QUESTIONS ABOUT LUCID DREAMING

This morning when I got out of bed, I walked out on the front porch and squinted at the heavens to see if I could glimpse the blood moon that was forecast to appear. I had been reading about the eclipse for several days and anticipated that I could glimpse it if I searched the heavens long enough. Outdoors, all I saw was the effects of a blustery storm that had passed through Sewanee last night—limbs down, heaps of wet leaves, and more of the crop of large green acorns shaken from the white oaks surrounding our cottage.

At the breakfast table, the topic of conversation moved quickly from "no blood moon" to lucid dreaming, a subject about which I know very little. However, a blurb on the Internet intrigued me because the lucid dream trainer talked about keeping a dream journal, a practice I once tried. I confess that I failed miserably in my attempt to enhance creativity and poetry writing through the process of recording dreams.

The basic premise of lucid dream training is that the dreamer can gain some control over certain actions in a dream or can manipulate the experience within a dream to assure him that the dream isn't real. Better still, nightmare sufferers can benefit from learning techniques for controlling dreams to develop an awareness of how to dispel the boogabears that plague them. Sometimes lucid dreams occur naturally when a dreamer experiences a strange happening, and when she stops to determine if the dream is real, she realizes she's in a dream. I guess you could call this a "reality check." Readers will be surprised to read about the number of trainings in lucid dreaming that appear on the internet and about the number of advocates of the lucid dreaming practice.

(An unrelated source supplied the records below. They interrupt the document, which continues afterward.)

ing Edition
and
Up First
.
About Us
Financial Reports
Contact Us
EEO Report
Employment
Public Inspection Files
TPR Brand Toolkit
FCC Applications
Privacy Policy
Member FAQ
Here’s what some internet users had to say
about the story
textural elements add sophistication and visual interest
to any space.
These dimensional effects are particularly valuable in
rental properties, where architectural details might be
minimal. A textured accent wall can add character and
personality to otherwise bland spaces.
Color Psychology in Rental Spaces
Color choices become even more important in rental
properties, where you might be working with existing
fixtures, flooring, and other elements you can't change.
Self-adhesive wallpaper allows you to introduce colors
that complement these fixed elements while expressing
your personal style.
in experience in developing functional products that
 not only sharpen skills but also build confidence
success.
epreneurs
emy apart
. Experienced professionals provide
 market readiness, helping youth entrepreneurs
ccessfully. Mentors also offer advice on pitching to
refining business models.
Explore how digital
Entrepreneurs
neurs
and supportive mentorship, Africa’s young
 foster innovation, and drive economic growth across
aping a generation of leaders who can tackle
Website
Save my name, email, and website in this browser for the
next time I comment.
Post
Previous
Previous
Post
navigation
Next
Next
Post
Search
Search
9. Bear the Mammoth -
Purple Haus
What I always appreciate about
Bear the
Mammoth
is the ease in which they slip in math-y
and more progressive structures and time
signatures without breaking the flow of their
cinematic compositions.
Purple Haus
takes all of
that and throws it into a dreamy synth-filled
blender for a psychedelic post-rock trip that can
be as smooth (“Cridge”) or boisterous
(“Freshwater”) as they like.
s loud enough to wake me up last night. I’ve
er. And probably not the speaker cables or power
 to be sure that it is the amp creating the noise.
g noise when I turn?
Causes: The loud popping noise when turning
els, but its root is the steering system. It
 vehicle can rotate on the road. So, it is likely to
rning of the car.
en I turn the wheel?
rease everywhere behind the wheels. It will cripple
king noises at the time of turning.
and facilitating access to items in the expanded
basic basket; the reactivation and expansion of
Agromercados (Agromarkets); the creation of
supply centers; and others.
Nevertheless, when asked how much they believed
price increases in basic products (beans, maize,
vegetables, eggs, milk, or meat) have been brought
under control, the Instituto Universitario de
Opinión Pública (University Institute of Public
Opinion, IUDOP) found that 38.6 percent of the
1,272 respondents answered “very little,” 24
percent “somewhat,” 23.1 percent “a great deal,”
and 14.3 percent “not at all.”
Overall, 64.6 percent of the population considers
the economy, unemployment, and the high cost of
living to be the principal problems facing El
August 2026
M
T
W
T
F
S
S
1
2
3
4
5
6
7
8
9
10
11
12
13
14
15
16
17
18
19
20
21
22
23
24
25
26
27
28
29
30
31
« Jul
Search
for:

After I read several Internet entries, I pondered Wittgenstein's famous saying, "We are asleep. Our life is a dream. But we wake up sometimes, just enough to know we are dreaming." Was Wittgenstein a lucid dreamer?

Last month, I published Night Offices, a book of poetry about insomniacs who "recite the night offices," and this morning as I re-read it, I wondered if the inspiration for writing poetry occurs naturally within a lucid dream state and is responsible for the awake "aha" moment of creative expression that follows the nighttime dream. Many famous musicians conceived nocturnes and symphonies during night hours, and sleep experts often advise us to "sleep on it" when we have a particular problem that we can't solve during the daytime. Are we in a natural-occurring lucid dream state at that time?

The subject fascinates me because I'm not only an insomniac, I'm a victim of nightmares, and I'd like to lay to rest the phantoms of the night that often assail me.

Here's an example of a poem in Night Offices that may or may not have been born in a lucid dream:

"THE SOUND OF AN INSOMNIAC'S INK

If I were to arise
and go into my study,
watch shadows flicker on the walls
rather than entangle myself
in the warm sheets of insomnia
that Benjamin Franklin
would have left to cool awhile
while he battled his sleeplessness,

I would open the blind
to the sight of stars scattering
in the inky sky,
their silver points piercing
my Unconscious, bringing up
words to a blue screen
winking on a fresh page,

and I would ponder
how I miss, at night,
(and during daylight hours)
typewriter keys clacking
in a disharmony of sound,
executing words with loud taps,
making sure the darkness knew

I had not written my last stanza,
a sound signaling
that someone out there
would soon be turning pages
in a quiet room,
and the poems,
by their noise alone,
would know they had a right to live."


Note: This poem may have been more of a lament for an old-fashioned typewriter than an ode born in a state of lucid dreaming!!